### Problem details
Filter the entries that follow, copying every line in which the word "ľudí" appears.

(Stored items)

****************

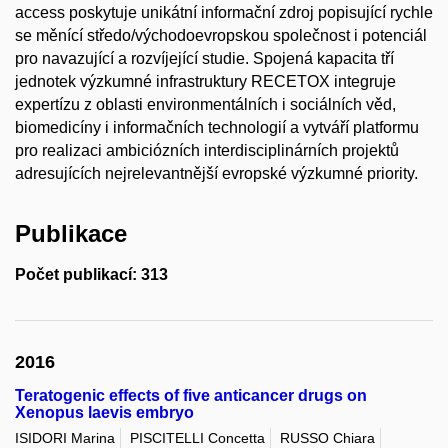
access poskytuje unikátní informační zdroj popisující rychle
se měnící středo/východoevropskou společnost i potenciál
pro navazující a rozvíjející studie. Spojená kapacita tří
jednotek výzkumné infrastruktury RECETOX integruje
expertízu z oblasti environmentálních i sociálních věd,
biomedicíny i informačních technologií a vytváří platformu
pro realizaci ambiciózních interdisciplinárních projektů
adresujících nejrelevantnější evropské výzkumné priority.
Publikace
Počet publikací: 313
2016
Teratogenic effects of five anticancer drugs on
Xenopus laevis embryo
ISIDORI Marina
PISCITELLI Concetta
RUSSO Chiara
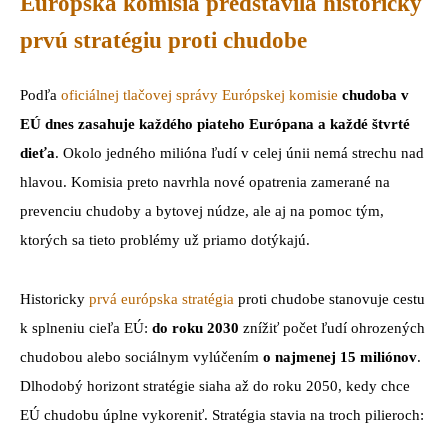
Európska komisia predstavila historicky
prvú stratégiu proti chudobe
Podľa
oficiálnej tlačovej správy Európskej komisie
chudoba v
EÚ dnes zasahuje každého piateho Európana a každé štvrté
dieťa
. Okolo jedného milióna ľudí v celej únii nemá strechu nad
hlavou. Komisia preto navrhla nové opatrenia zamerané na
prevenciu chudoby a bytovej núdze, ale aj na pomoc tým,
ktorých sa tieto problémy už priamo dotýkajú.
Historicky
prvá európska stratégia
proti chudobe stanovuje cestu
k splneniu cieľa EÚ:
do roku 2030
znížiť počet ľudí ohrozených
chudobou alebo sociálnym vylúčením
o najmenej 15 miliónov
.
Dlhodobý horizont stratégie siaha až do roku 2050, kedy chce
EÚ chudobu úplne vykoreniť. Stratégia stavia na troch pilieroch:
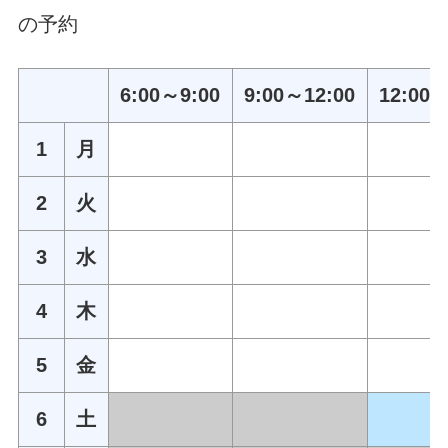
の予約
6:00～9:00
9:00～12:00
12:00～
1
月
2
火
3
水
4
木
5
金
6
土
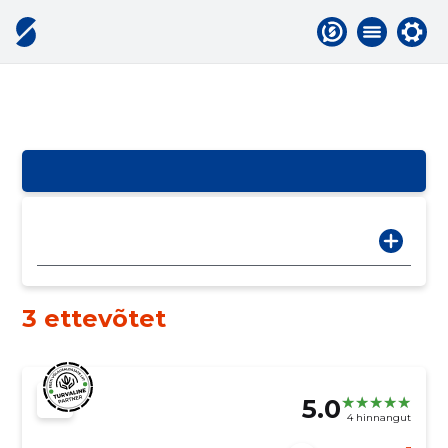
3 ettevõtet
5.0
4 hinnangut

****************

### Expected answer
. Okolo jedného milióna ľudí v celej únii nemá strechu nad
znížiť počet ľudí ohrozených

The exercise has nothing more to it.